#
# Dataset Specification
#
dataset:
  # The root directory of the dataset. This can be a local
  # file system directory, an S3 bucket, or a GCP bucket.
  root_path: https://masterful-public.s3.us-west-1.amazonaws.com/datasets/yymnist
  # The name of the splits to use in training. These will
  # point to a CSV file in the "root_dir" of the same name,
  # such as <split name>.csv. Each split can be referenced below
  # in the "training" and "evaluation" sections. Splits defined
  # here can either be labeled or unlabeled.
  splits: [train, test, unlabeled]
  # OPTIONAL: The name of the label map file. The label map file is a
  # CSV file where the first entry in each row is the integer label and
  # the second entry is human readable string class name. The label map file
  # is used to replace the class id's in the evaluation metrics, for easier
  # reading. If it does not exist, then the class ids will be used.
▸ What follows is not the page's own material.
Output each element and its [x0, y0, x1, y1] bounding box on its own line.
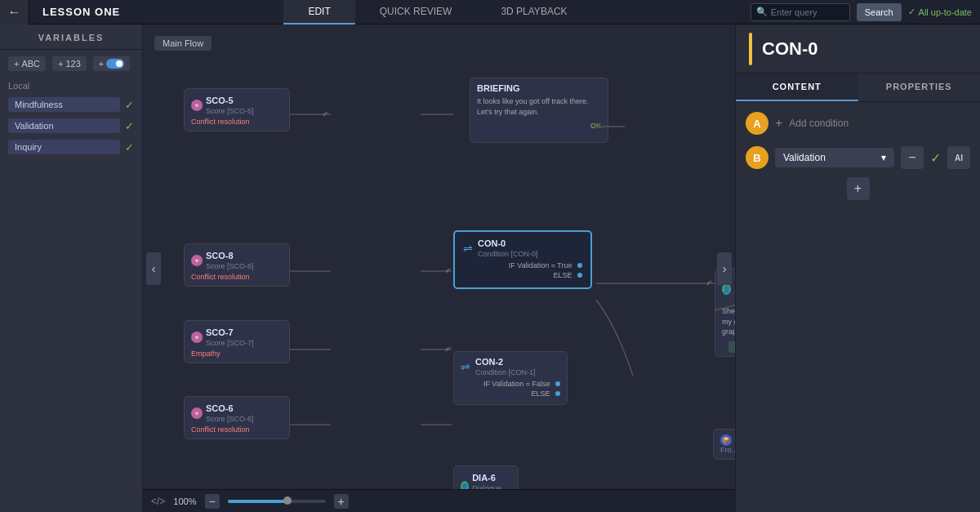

The
  # label map file must end in ".csv" and be located at '<root_path>/<label_map>.csv'
  #label_map: label_map
  # Supported label formats:
  #   classification_csv: [default]
  #   detection_csv: CSV delimited, follows: relative image path, xmin, ymin, xmax, ymax, class_id, ...
  label_format: detection_csv
  # OPTIONAL: True if we should save an optimized version of the dataset
  # locally, False otherwise. Optimizing the dataset locally
  # adds a small, one-time dataset processing cost in order
  # to convert the raw dataset into the optimized version. But doing
  # so will significantly improve training times. The optimization
  # conversion only happens once. Subsequent training runs
  # will use optimized version of the dataset.
  optimize: True

#
# Model Specification
#
model:
  # The name of the architecture to use. The model
  # returned at the end of training will be based on
  # the architecture specified below, and will be ready
  # to use for inference. The model will include all
  # preprocessing and standardization, and will expect
  # single, unresized 8-bit 3 channel RGB uint8/uint32 images
  # with pixel ranges [0,255].
  architecture: ssd_mobilenet_v2
  # The number of classes in the training dataset and model predictions.
  # For binary_classification, this should be set to 1.
  num_classes: 10
  # The input shape to use for training. All data will be transformed
  # using an aspect-ratio preserving resize to this shape, which is
  # in HWC format. Note larger input shapes will take more memory
  # and be longer to train, but preserve the most detail. Smaller
  # input shapes will train faster, but could lose useful detail
  # in the image features. Input shape is specified as
  # [height, width, num_channels]. num_channels must be 3.
  input_shape: [416,416,3]

#
# Training Specification
#
training:
  # The task to perform. Currently, the trainer support the
  # following tasks:
  #    classification - Multi-class classification task.
  #    binary_classification - Binary classification task.
  #    multilabel_classification - Multi-class Multi-label classification task.
  task: detection
  # The dataset set to use for training. This must be a labeled
  # dataset.
  training_split: train
  # OPTIONAL: The dataset split to use for validation. If no split
  # is set here, then a validation split will be created automatically
  # from the training dataset split.
  #validation_split: validation
  # OPTIONAL: The unlabeled split to use for training.
  unlabeled_split: unlabeled

#
# Output Specification
output:
  # A list of output formats for the trained model.
  #
  # Supported output formats are:
  #   saved_model - Tensorflow Saved Model format (https://www.tensorflow.org/guide/saved_model)
  #   onnx - Open Neural Network Exchange model format (https://onnx.ai/)
  formats: [saved_model, onnx]
  # The path to save the output into.
  path: ~/model_output

#
# Evaluation Specification
#
evaluation:
  # The dataset split to use for evaluation. This should
  # be a dataset split that is not used in training, otherwise
  # your evaluation metrics will not be representative of the generalization
  # performance of your model.
  split: test